What is the consequence if a Kidokinetics franchisee understates Gross Sales by any amount on three or more occasions?
Kidokinetics Franchise · 2024 FDDAnswer from 2024 FDD Document
- 16.2.6. understates Gross Sales by 5% at any time, or understates Gross Sales by any amount on three occasions or more, whether or not cured on any or all of those occasions;
Source: Item 22 — CONTRACTS (FDD page 59)
What This Means (2024 FDD)
According to Kidokinetics' 2024 Franchise Disclosure Document, understating Gross Sales can lead to termination of the franchise agreement. Specifically, if a Kidokinetics franchisee understates Gross Sales by any amount on three or more occasions, regardless of whether the franchisee corrected the reports, it constitutes grounds for termination.

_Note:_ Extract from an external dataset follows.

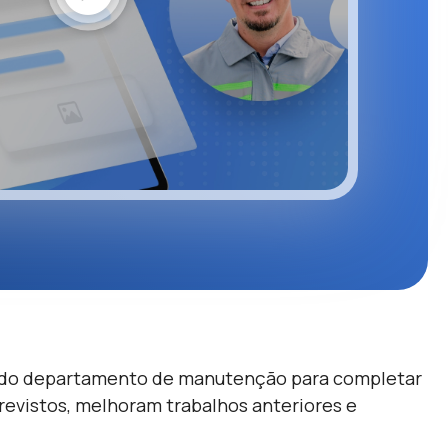
 do departamento de manutenção para completar
previstos, melhoram trabalhos anteriores e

This provision in the franchise agreement is significant because it emphasizes the importance of accurate financial reporting. Gross Sales directly impact the royalties Kidokinetics receives, as the franchisee pays a royalty fee equal to eight percent of Gross Sales. Therefore, consistent and accurate reporting is crucial for maintaining a healthy franchisor-franchisee relationship and ensuring Kidokinetics receives its due compensation.
For a prospective Kidokinetics franchisee, this means maintaining meticulous records and ensuring all sales are accurately reported. Franchisees should implement internal controls and checks to prevent unintentional errors in reporting. Given the severity of the consequence—potential termination of the franchise agreement—franchisees must prioritize accurate and transparent financial reporting to avoid any disputes or breaches of contract with Kidokinetics.